This is a quiz for all the educators in these trying times.
Situation: a student reaches out to you and says their parent/grandparent/other relative is sick or has died. They say their work and/or paper may be late as a result.
Do you
(1) Reply with an agreement to accept late work if the student provides documentation, such as a note from the doctor or a copy of an obituary
(2) Refuse to accept late work. The student will have to work around their personal problems. This is the Real World, after all.
(3) Make a joke about how many grandparents die near finals.
(4) Reply with sympathy to both the student and their family, and tell the student to take as much time as they need. Assure them that you will help in any way you can.
I know I was told, while a graduate students, that (1) or (2) was the correct answer. But honestly, if people are still doing this, maybe rethink your position.
13 comments:
I can't imagine doing anything other than 4. I'm always a little weirded out when they provide documentation in the email.
Right?!
Yeah, 4 always. At this point, after this semester, I’m also accepting “I forgot to hit submit” as a valid reason.
Right? This semester especially, I'd take late work for any reason or no reason.
I took late work from one (the same) student twice last semester, but the reason was "I was so busy". The third time I gave them a zero. This was a 20-point weekly quiz which they had three full days to complete, including a weekend, and the excuse was that they had waited until the last minute and then run out of time. Also, the lowest grade got automatically dropped for everyone. If someone had been ill I would have been much more sympathetic! (The college also has a whole process for that so that I need not adjudicate it.) As it was...
Yeah, that does seem different.
I do mostly take late work, but idk that I would if a student *continually* turned in late work, with the excuse that they were too busy to do their work for my class.

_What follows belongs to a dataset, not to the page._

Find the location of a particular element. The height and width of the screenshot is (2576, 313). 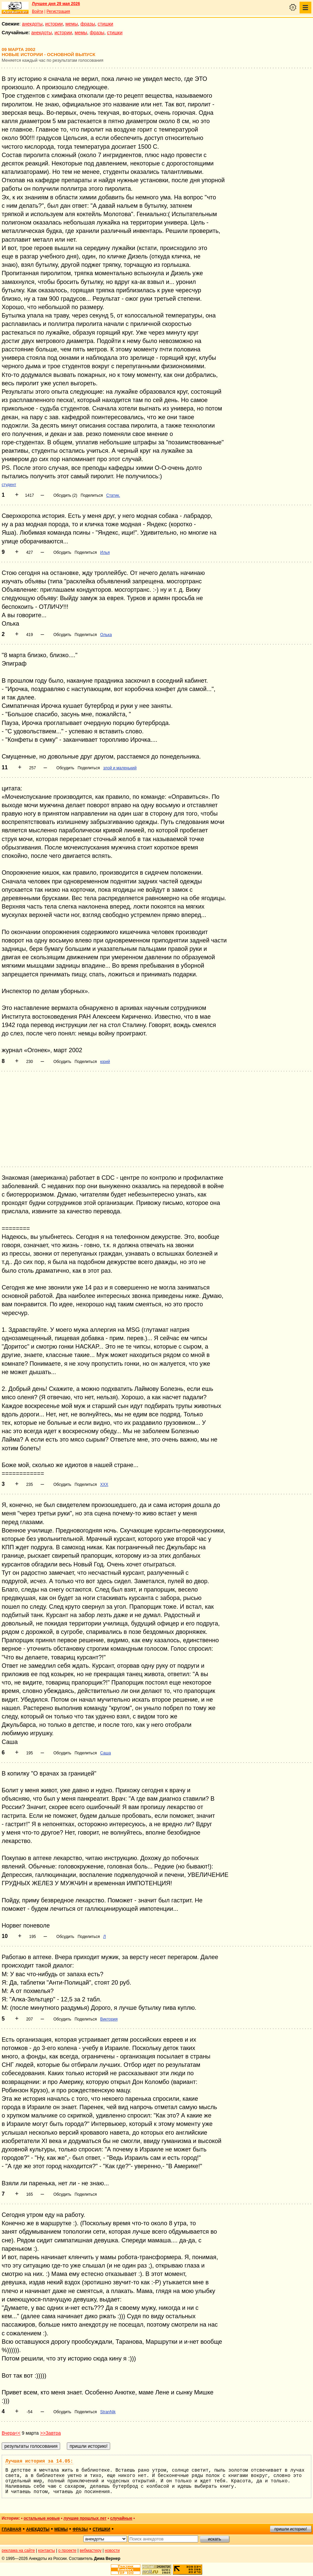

My mother likes to say "after three weeks it's not a crisis, it's a way of life."
Oh, I forgot to say, they also sent me a pitiful (and also manipulative) email about how they HOPED I would be FLEXIBLE AND UNDERSTANDING in this uniquely difficult semester and I was like "I was? Which is why you do not have three zeros?"
"....it's not a crisis, it's a way of life."
Exactly.
Three or four semesters ago, B.C., I had a student come to my office hours. They had only attended one class in the entire first month of class, had turned in no work at all, and they said they were hoping I would understand. They were working two jobs, they were a single parent with three children -- and all of these children played multiple sports or were involved in acting or marching band -- and they also were very active in their church. They just did not have time to come to class.
I had all the sympathy in the world, mind you, but no, I was not passing a student who didn't have time to do the work.
For homework assignments, I'm actually pretty harsh. I can't make more work for my TAs with late assignments AND the students get the solutions to the problem set a week after they turn it in. My general flexibility is: if the TA hasn't started grading it yet, you can get it to them if there's been an emergency, but otherwise this will count as one of your TWO dropped problem sets for the semester. But each individual problem set isn't worth much (as a whole they're worth a lot) and the two dropped set policy is pretty generous. It would be less generous if I were willing to deal with smaller emergencies. Papers and exams etc. are more responsive to emergencies because it's only my scheduling that's being upset and I don't have to hold up an entire class from getting solutions. (Students taking the exam late just do a randomly chosen previous year's exam so I don't have to make unique exams for emergency people.)
That's more or less my policy with missed quizzes -- if they see me about the problem beforehand, I can give them the quiz in my office. Otherwise, it counts as one of the three dropped quiz grades for the semester.
And the quizzes are such a small part of the grade, individually, that missing a few doesn't hurt them much, overall.
Loss of a parent is in a different category from the rest and requires more leeway. As a professor I fell into the "trust but verify" group. Lastly, the extension cannot be infinite no matter what the specifics: there's an external deadline for delivering the grades, and other people (students, TAs, etc) involved.
Right, the end of the semester is the hard deadline. Though our university does have the option of giving Incompletes, we're only supposed to use those for students who run into trouble in the last weeks of class.